Lack of trust is affecting how consumers use the Internet

68% of US smartphone users are concerned about having their activity tracked to serve them targeted ads, suggesting that most smartphone users are uncomfortable with the idea of online behavioral advertising (OBA), according to TRUSTe.

However, research also showed that awareness of the AdChoices icon, part of the Digital Advertising Alliance (DAA) Self-Regulatory Program for OBA jumped to 37% – a significant increase from 21% the previous year. This program provides users with more control over their online ad experience with the option to opt-out of personal targeting.

As consumers become more aware of how they can control the types of ads they see, they are more likely to feel positive about online behavioral advertising in general. One in three (33%) said that the information available on AdChoices, along with the option of opting out of OBA would make them feel more positive about the concept of targeted ads.

Lack of consumer trust is currently affecting how consumers are using the internet as 77% of US consumers who say they worry about their privacy online moderated their online activity in the previous twelve months due to privacy concerns.

With close to 2 in 3 adults (65%) concerned about advertisers and websites tracking their internet browsing activity and using this information to provide targeted adverts, this suggests that tracking activity for targeted ads plays a huge part in contributing to these concerns. Of those who did moderate their activity, 74% did not click on an online ad – the most common action taken due to privacy concerns.

“Our research shows that the majority of Americans are still uneasy about having their online activity tracked for use in targeted ads, mainly because they feel like they have limited control,” said Chris Babel, CEO, TRUSTe. “The good news is that awareness of the AdChoices icon, which gives users more control over their ad experience, has risen substantially and continues to have the potential for positive impact on consumer attitudes.
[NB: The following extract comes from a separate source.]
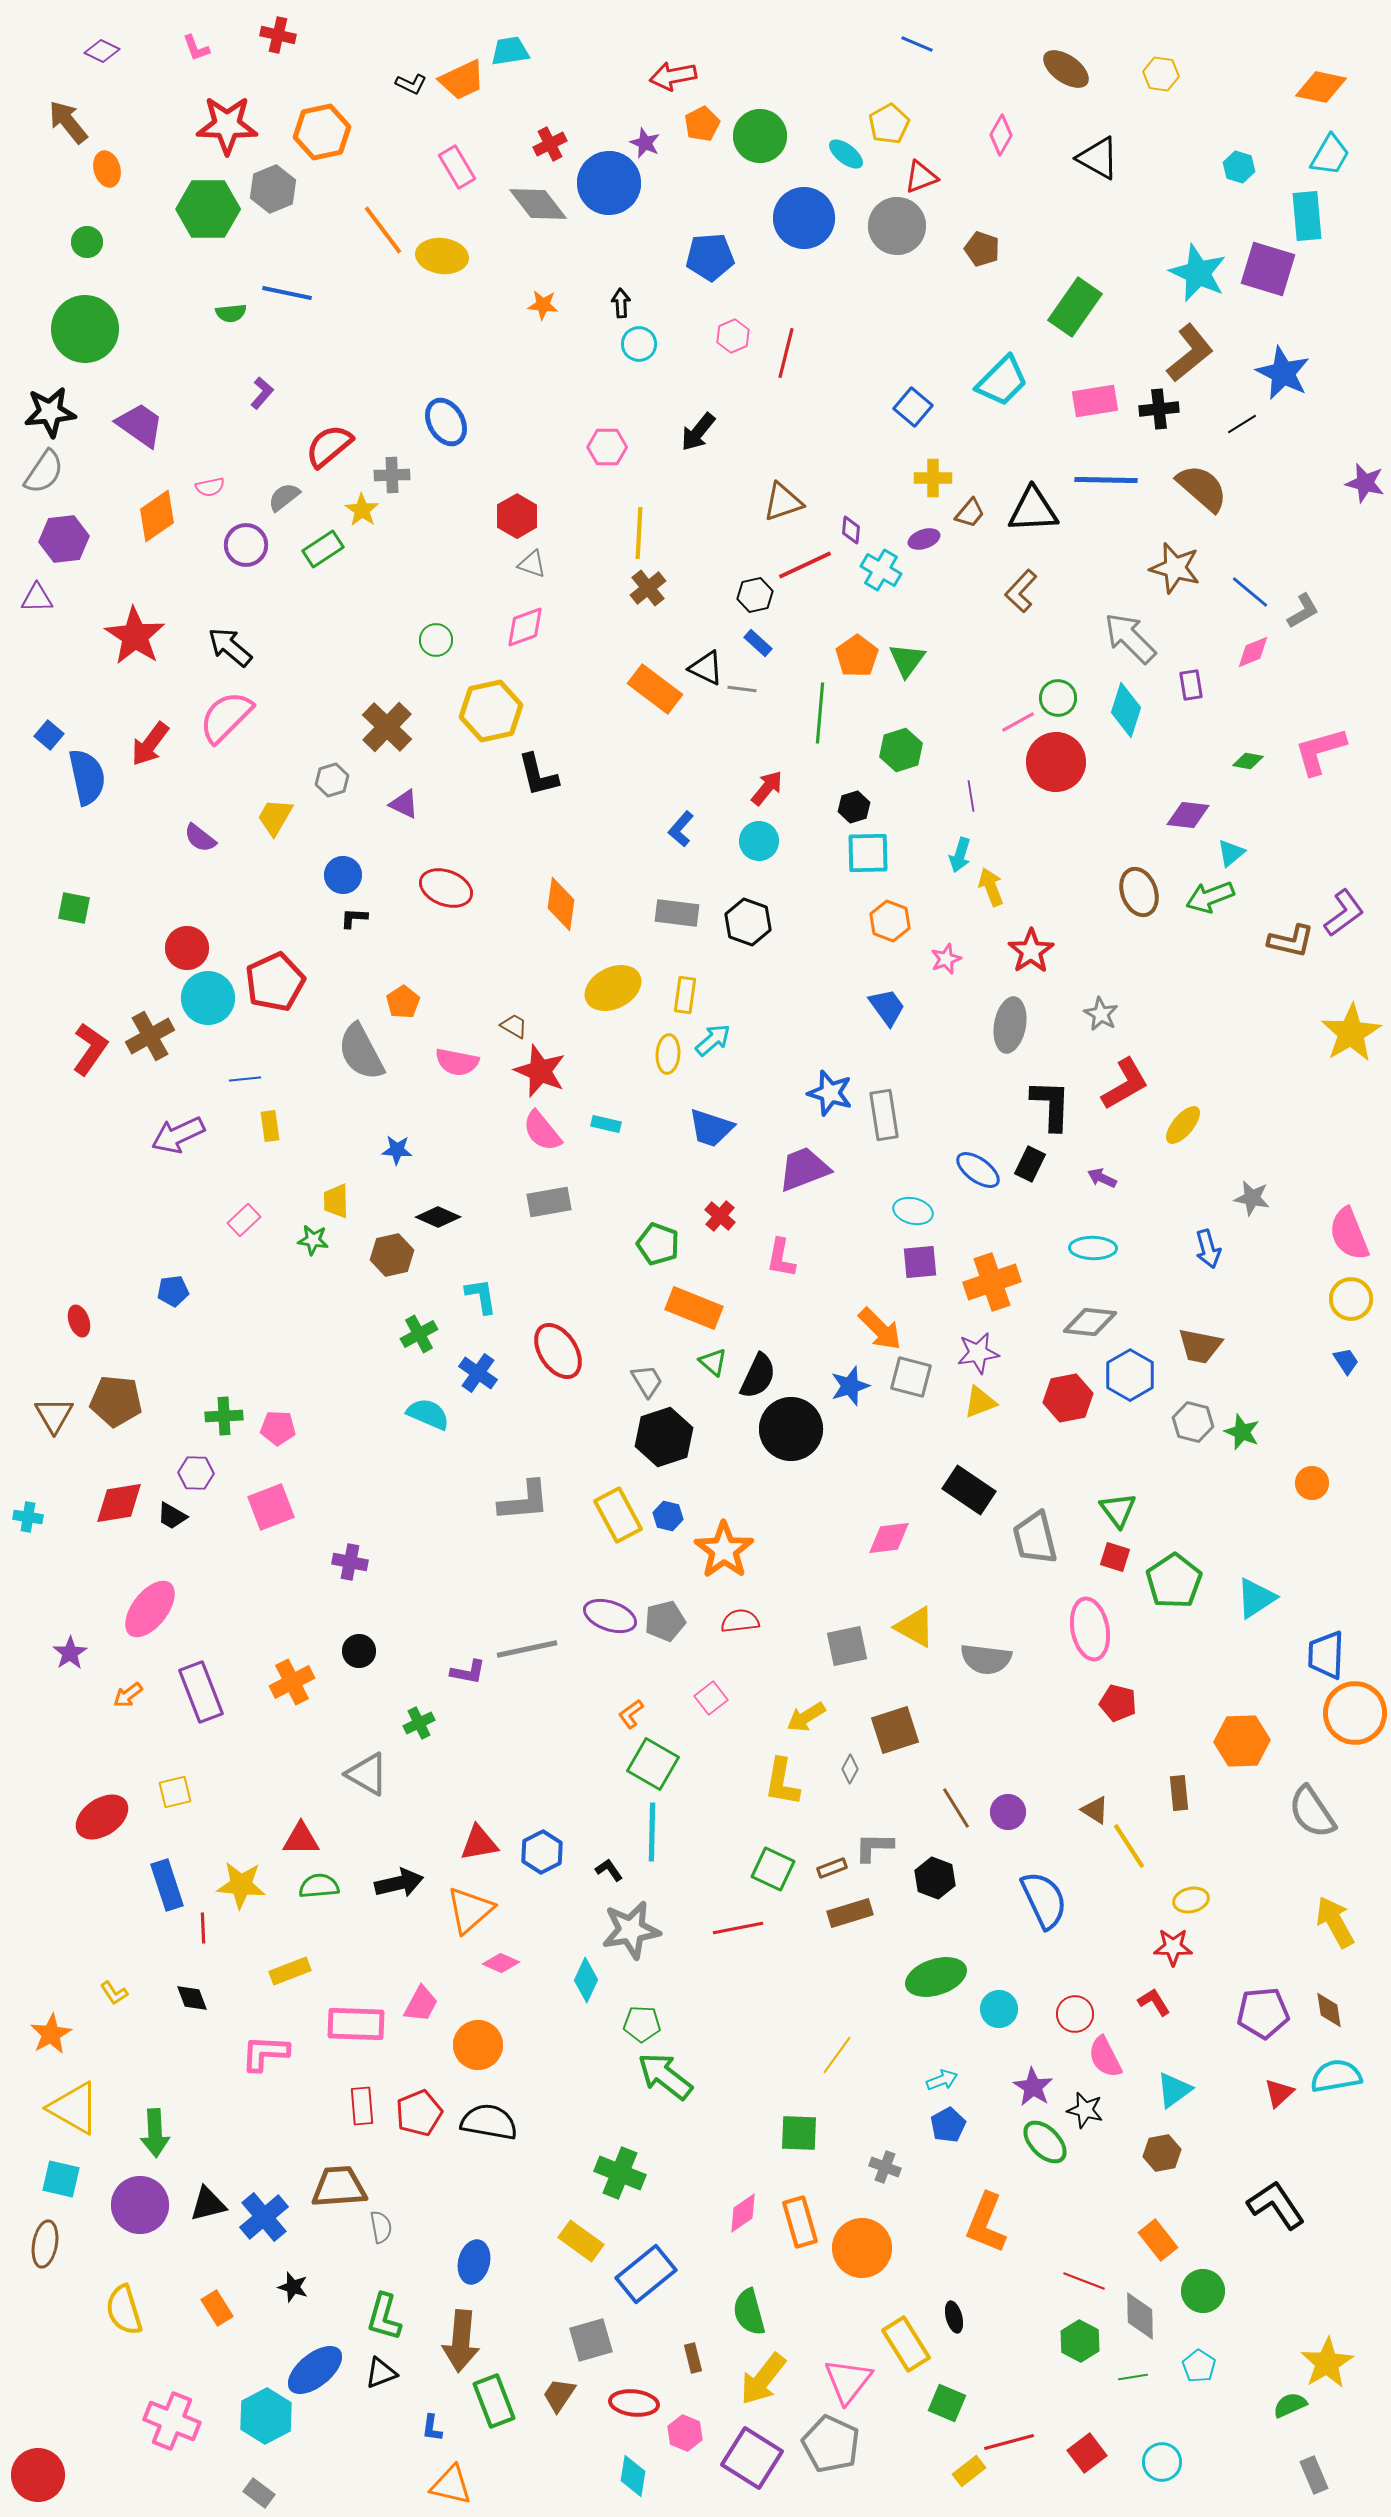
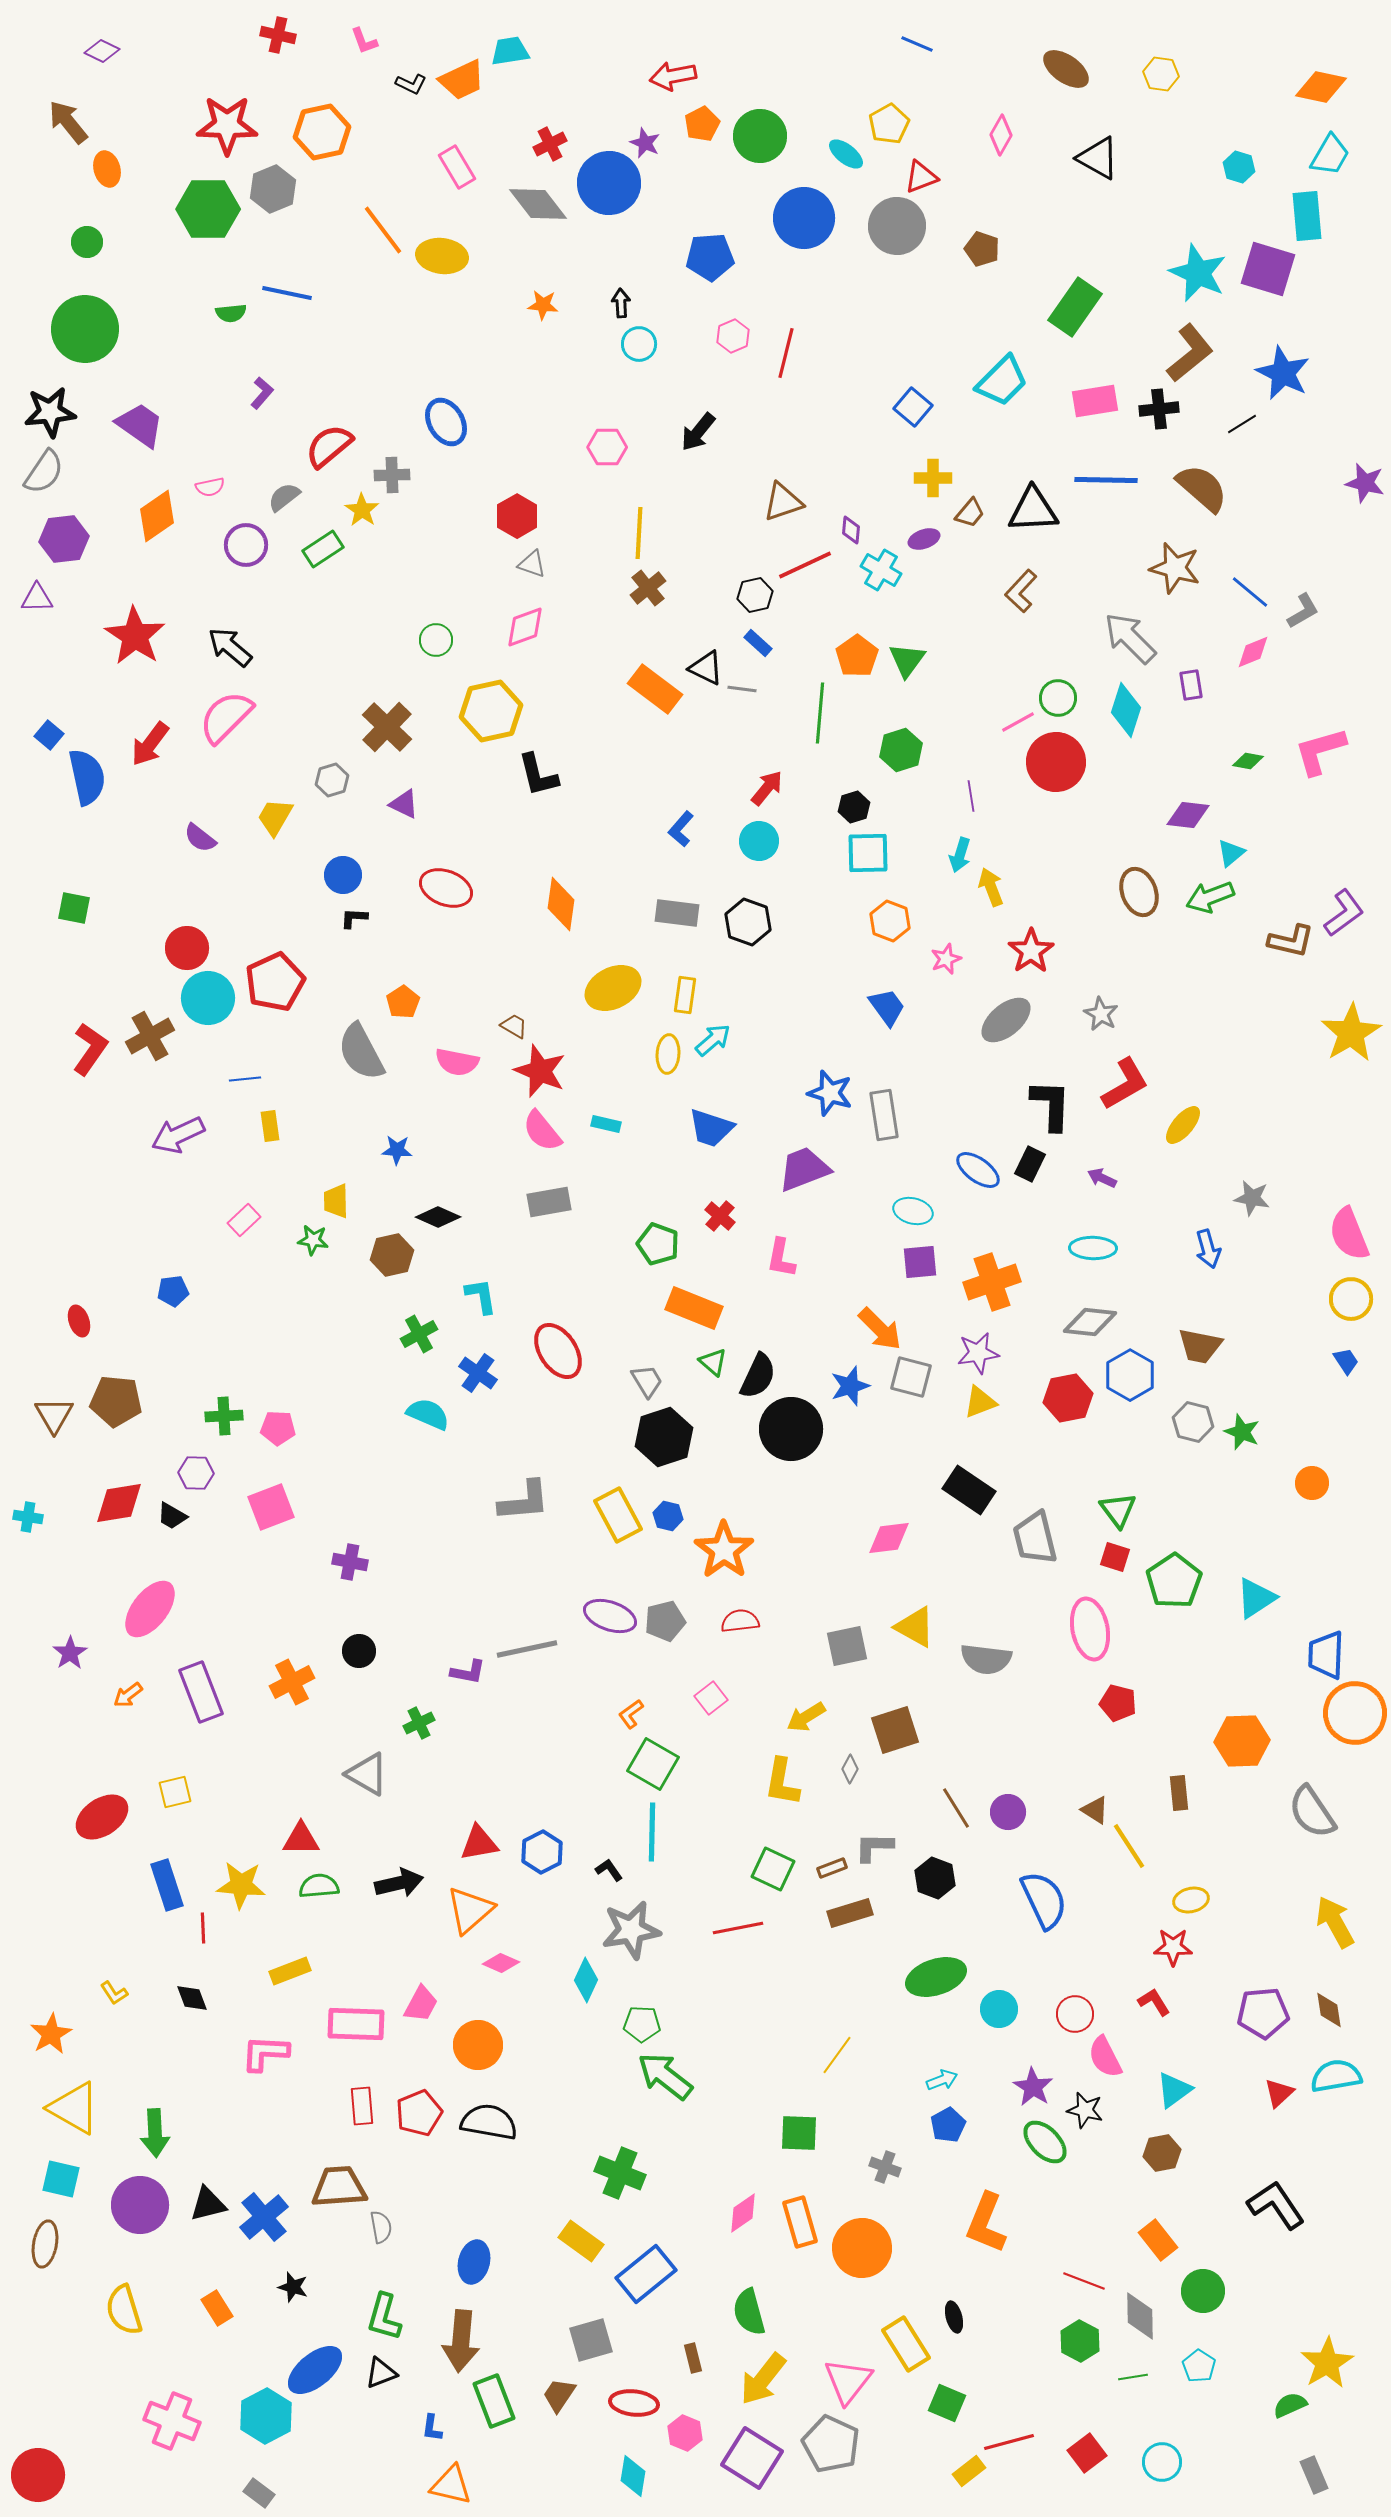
pink L-shape at (196, 48): moved 168 px right, 7 px up
gray ellipse at (1010, 1025): moved 4 px left, 5 px up; rotated 40 degrees clockwise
As more and more consumers understand how their information is being tracked and the choices they have to opt-out, the more we’ll start to see consumers embrace the concept of OBA and realize the benefits, such as receiving great deals from their favorite online retailers.

These findings are based on data from an online survey conducted by Ipsos, commissioned by TRUSTe, with 1,000 adults aged 18-75 in the US between November 28 and December 5 2014.